- _Work task_: Only one portion of the data is to be written out: from the line bearing "Given the image: Give" through the line bearing "Point out stomach. (SVG masks)". Write it exactly as it appears.

===

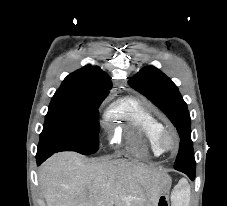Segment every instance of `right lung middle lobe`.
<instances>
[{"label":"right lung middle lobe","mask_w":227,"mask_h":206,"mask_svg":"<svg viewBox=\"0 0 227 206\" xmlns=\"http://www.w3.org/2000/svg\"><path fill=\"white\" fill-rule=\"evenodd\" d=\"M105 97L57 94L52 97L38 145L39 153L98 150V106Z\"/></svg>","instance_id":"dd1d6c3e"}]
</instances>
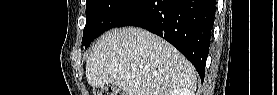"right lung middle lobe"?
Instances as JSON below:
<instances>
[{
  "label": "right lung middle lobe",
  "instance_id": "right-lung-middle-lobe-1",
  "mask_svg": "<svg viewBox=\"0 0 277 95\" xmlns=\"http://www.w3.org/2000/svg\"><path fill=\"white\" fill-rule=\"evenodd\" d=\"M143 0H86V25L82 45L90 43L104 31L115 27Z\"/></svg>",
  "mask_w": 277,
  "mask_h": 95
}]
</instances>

===

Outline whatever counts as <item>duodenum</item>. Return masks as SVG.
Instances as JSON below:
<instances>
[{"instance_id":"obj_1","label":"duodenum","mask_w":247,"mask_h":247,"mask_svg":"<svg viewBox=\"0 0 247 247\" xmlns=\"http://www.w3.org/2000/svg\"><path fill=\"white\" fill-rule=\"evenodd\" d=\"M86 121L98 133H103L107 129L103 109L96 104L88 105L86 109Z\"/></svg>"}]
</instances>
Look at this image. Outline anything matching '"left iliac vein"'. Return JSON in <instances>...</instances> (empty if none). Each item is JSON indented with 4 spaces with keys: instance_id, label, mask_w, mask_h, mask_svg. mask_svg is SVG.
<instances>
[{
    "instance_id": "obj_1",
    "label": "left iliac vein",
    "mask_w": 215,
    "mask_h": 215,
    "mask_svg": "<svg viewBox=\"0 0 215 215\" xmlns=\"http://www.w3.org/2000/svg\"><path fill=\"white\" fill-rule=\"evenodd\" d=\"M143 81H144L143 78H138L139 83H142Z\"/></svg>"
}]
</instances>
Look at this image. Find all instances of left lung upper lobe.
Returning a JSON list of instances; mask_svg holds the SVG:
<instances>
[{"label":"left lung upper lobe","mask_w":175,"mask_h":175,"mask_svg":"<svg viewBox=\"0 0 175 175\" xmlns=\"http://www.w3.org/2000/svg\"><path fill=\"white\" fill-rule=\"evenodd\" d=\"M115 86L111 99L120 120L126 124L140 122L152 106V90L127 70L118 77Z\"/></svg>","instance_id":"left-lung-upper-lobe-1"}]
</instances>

===

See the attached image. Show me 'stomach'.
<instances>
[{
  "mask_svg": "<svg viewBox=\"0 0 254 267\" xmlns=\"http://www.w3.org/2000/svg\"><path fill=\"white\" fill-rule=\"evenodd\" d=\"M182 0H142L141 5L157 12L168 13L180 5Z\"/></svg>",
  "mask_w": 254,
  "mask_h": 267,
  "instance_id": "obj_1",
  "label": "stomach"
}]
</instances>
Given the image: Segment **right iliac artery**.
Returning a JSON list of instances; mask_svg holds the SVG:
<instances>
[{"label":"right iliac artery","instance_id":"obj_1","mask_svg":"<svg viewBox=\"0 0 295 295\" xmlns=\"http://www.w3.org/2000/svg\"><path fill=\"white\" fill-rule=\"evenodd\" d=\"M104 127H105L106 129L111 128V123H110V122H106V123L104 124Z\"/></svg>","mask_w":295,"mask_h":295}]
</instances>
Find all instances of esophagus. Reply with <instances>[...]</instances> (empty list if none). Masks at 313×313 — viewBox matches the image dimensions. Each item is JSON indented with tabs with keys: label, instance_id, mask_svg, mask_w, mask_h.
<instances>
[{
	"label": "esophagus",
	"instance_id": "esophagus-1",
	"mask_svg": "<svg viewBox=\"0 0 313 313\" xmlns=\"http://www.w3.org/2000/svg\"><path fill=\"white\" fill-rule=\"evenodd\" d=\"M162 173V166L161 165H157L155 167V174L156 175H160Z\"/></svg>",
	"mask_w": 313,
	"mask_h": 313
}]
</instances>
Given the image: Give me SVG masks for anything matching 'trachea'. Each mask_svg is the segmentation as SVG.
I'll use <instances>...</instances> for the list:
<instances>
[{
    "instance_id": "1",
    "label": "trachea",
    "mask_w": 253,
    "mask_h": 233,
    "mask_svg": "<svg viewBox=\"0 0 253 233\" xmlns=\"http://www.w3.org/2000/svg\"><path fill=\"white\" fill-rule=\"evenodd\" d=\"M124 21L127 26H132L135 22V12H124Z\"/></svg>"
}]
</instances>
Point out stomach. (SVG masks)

===

- _Solved problem_:
Given the image: Give me SVG masks for anything matching 'trachea'. Each mask_svg is the segmentation as SVG.
I'll use <instances>...</instances> for the list:
<instances>
[{
    "instance_id": "1",
    "label": "trachea",
    "mask_w": 253,
    "mask_h": 233,
    "mask_svg": "<svg viewBox=\"0 0 253 233\" xmlns=\"http://www.w3.org/2000/svg\"><path fill=\"white\" fill-rule=\"evenodd\" d=\"M124 21L127 26H132L135 22V12H124Z\"/></svg>"
}]
</instances>
Point out stomach. (SVG masks)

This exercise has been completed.